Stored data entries
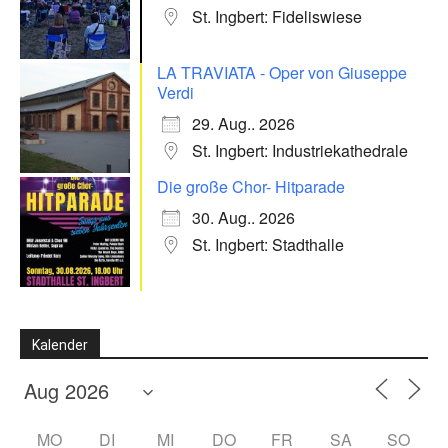
St. Ingbert: Fideliswiese
LA TRAVIATA - Oper von Giuseppe
Verdi
29. Aug.. 2026
St. Ingbert: Industriekathedrale
Die große Chor- Hitparade
30. Aug.. 2026
St. Ingbert: Stadthalle
Kalender
MO
DI
MI
DO
FR
SA
SO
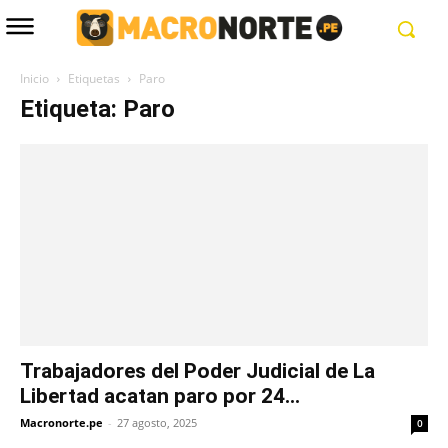
Inicio
Etiquetas
Paro
Etiqueta: Paro
Trabajadores del Poder Judicial de La
Libertad acatan paro por 24...
Macronorte.pe
-
27 agosto, 2025
0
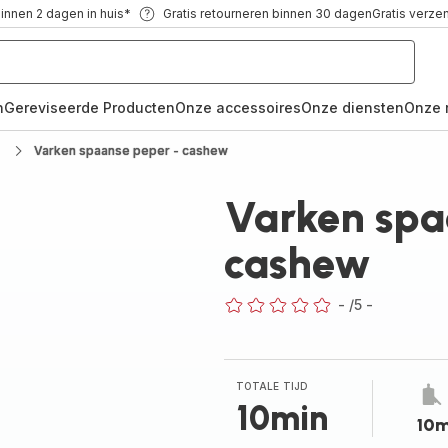
binnen 2 dagen in huis*
Gratis retourneren binnen 30 dagen
Gratis verze
n
Gereviseerde Producten
Onze accessoires
Onze diensten
Onze 
Varken spaanse peper - cashew
Varken spa
cashew
-
/5
-
ratings.0
TOTALE TIJD
10min
10m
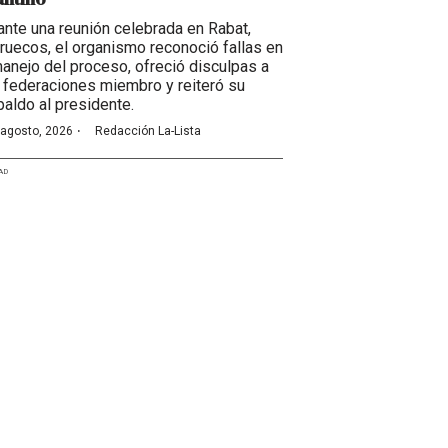
ante una reunión celebrada en Rabat,
ruecos, el organismo reconoció fallas en
manejo del proceso, ofreció disculpas a
 federaciones miembro y reiteró su
paldo al presidente.
·
 agosto, 2026
Redacción La-Lista
AD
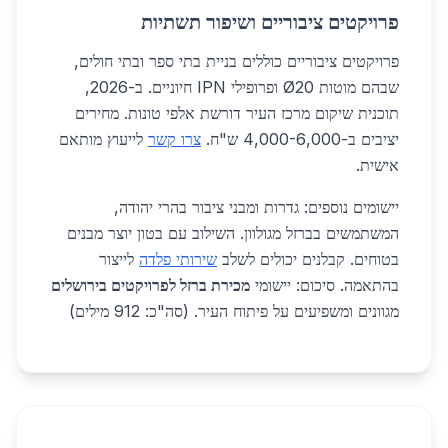
פרויקטים ציבוריים ושיפור תשתיות
פרויקטים ציבוריים כוללים בניית בתי ספר ובתי חולים,
שבהם מוטות Ø20 ופרופילי IPN חיוניים. ב-2026,
תוכנית שיקום מרכז העיר דורשת אלפי טונות. מחירים
יציבים ב-4,000-6,000 ש"ח.
צרו קשר
לייעוץ מותאם
אישית.
יישומים נוספים: גדרות ומבני ציבור בהרי יהודה,
המשתמשים בברזל מגולוון. השילוב עם בטון יוצר מבנים
בטוחים. קבלנים יכולים לשלב
שירותי פלדה
לייצור
בהתאמה. סיכום: יישומי
מכירת ברזל לפרויקטים בירושלים
מגוונים ומשפיעים על פיתוח העיר. (סה"כ: 912 מילים)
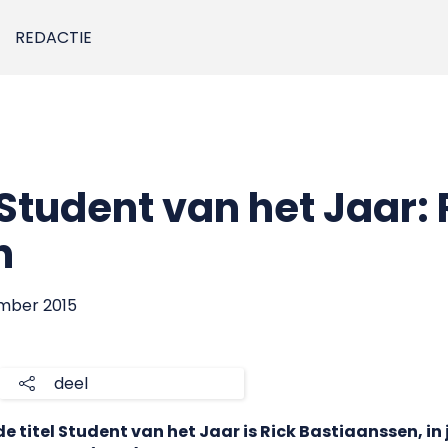
REDACTIE
tudent van het Jaar: 
n
ember 2015
deel
de titel Student van het Jaar is Rick Bastiaanssen, in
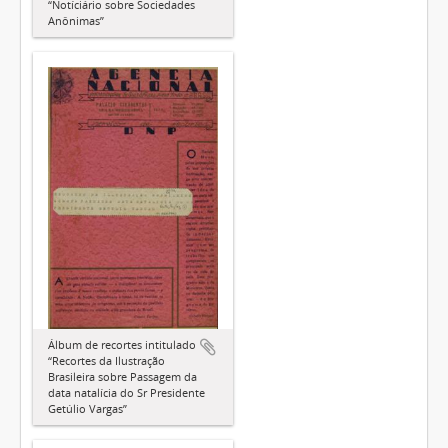
“Notíciário sobre Sociedades
Anônimas”
Álbum de recortes intitulado
“Recortes da Ilustração
Brasileira sobre Passagem da
data natalícia do Sr Presidente
Getúlio Vargas”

• About this exercise: Which lines above include "ציבוריים"? Show each of them by copying it.

• Solution for this task:
פרויקטים ציבוריים ושיפור תשתיות
פרויקטים ציבוריים כוללים בניית בתי ספר ובתי חולים,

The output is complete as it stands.